I cannot see the swinging films anymore without being reminded of a set-up during the 2017 SAR conference in which Annette showed some (different) film material that included people swinging. In a gym type setting we as audience members were invited to swing with films. I hope you as a reader can imagine this too.

 

Questions this review process raised for me:

 

- I wonder about formulations such as “let the trees, rocks, waves, wind and weather perform” (p. 1) and “letting the elements of the environment perform for them” (p. 10) [perform for the agency of technology, the automatic functions of the camera]. I struggle with the formulation “letting … perform”. If we speak about performance I wonder if entities and materials would not better be considered as performing “with” rather than “for” technology. Otherwise I would like to see the concept of letting a landscape perform framed or discussed further.

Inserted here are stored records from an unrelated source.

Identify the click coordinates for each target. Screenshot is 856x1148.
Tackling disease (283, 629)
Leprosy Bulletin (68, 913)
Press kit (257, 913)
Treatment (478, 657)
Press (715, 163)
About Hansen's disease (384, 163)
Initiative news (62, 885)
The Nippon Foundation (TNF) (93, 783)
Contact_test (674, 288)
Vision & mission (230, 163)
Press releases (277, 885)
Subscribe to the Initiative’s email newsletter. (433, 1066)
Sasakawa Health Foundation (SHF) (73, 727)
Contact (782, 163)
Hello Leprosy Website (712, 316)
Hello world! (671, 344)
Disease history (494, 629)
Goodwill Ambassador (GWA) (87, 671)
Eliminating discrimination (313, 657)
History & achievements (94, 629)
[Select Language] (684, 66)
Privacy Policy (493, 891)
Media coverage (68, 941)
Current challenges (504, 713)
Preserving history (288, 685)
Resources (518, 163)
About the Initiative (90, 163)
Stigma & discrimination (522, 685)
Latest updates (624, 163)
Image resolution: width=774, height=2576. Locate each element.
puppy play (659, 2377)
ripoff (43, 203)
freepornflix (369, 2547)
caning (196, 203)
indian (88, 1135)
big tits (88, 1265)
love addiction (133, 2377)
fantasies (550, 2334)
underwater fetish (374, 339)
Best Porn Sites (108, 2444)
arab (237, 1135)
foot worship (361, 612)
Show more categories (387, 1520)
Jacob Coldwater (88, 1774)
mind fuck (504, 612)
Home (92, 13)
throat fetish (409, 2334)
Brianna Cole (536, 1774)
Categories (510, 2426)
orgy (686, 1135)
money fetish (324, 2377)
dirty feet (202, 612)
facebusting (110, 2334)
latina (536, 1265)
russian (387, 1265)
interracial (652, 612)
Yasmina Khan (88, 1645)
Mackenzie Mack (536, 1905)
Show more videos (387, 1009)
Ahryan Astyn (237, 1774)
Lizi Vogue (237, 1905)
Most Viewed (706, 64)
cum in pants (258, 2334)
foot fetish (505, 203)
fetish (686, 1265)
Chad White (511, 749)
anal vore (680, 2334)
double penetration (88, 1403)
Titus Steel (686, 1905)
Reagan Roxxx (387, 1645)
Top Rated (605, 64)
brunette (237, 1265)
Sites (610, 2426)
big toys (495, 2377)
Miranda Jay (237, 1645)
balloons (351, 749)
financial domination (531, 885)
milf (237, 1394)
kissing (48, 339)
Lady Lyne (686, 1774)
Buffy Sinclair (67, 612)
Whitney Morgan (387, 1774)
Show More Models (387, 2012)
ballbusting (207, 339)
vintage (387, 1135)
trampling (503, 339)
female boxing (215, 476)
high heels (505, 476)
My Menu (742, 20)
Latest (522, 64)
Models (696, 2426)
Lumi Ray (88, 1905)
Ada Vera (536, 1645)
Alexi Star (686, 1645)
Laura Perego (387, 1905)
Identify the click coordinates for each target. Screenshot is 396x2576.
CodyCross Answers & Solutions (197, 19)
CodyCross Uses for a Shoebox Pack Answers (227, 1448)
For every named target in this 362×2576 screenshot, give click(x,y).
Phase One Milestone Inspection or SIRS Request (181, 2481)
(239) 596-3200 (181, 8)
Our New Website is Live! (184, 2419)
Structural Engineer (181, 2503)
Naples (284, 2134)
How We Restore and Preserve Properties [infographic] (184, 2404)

How does this happen outside of or in connection to human perception and/or framing ‘as performance’? Who “lets” perform?

 

- I further wonder about the usage of the term “image” throughout the text when referring to short films – e.g. on p. 3 “four images of roughly one-minute duration”. I wonder if alternative terms could be “clip” or “take” in this context, although I also sense the emphasis on the still camera or frame that “image” might carry more strongly than the proposed alternatives.

 

- I am also still pondering the categorisations of artistic research on p. 8-9. In my own artistic research practice I cannot make the distinction between “product” and “practice” as different types of research, both are entirely intermeshed in my work. It is exactly through the creation of a “product” – i.e. artwork/performance, (which can be entirely processes based!) that I also express and/or explore a “knowledge interest”– etc. Since the author similarly recognises that the proposed divisions are contested, maybe there is another way of making this line of thinking more productive/operational. Is it not exactly across such divisions as “developmental” and “reflective” that artistic research unfolds its potentials? Whilst it is useful to be conscious of differences, I would rather think towards vectors, intensities and mixtures than separate categories placed on a quadrant (in this case).

 

- I resonate with and feel excited about the connection between speculation and practice in the very end of the text and the proposal that speculation “takes places by repeatedly creating the conditions for alternatives to appear” (p. 10). I would have enjoyed a further development of this section as a whole in this text and am similarly looking forward to see it taken further elsewhere!

 

Writing such a final peer review made me wonder about the usefulness of publishing a peer review. I agree that it is interesting to know who is asked to review which exposition and what these people think/contribute. Still a lot of the review process remains hidden. Maybe it is interesting to consider if also a final author’s statement could be useful, one that can speak to the process of creation and review as a whole, responding also to the final peer review.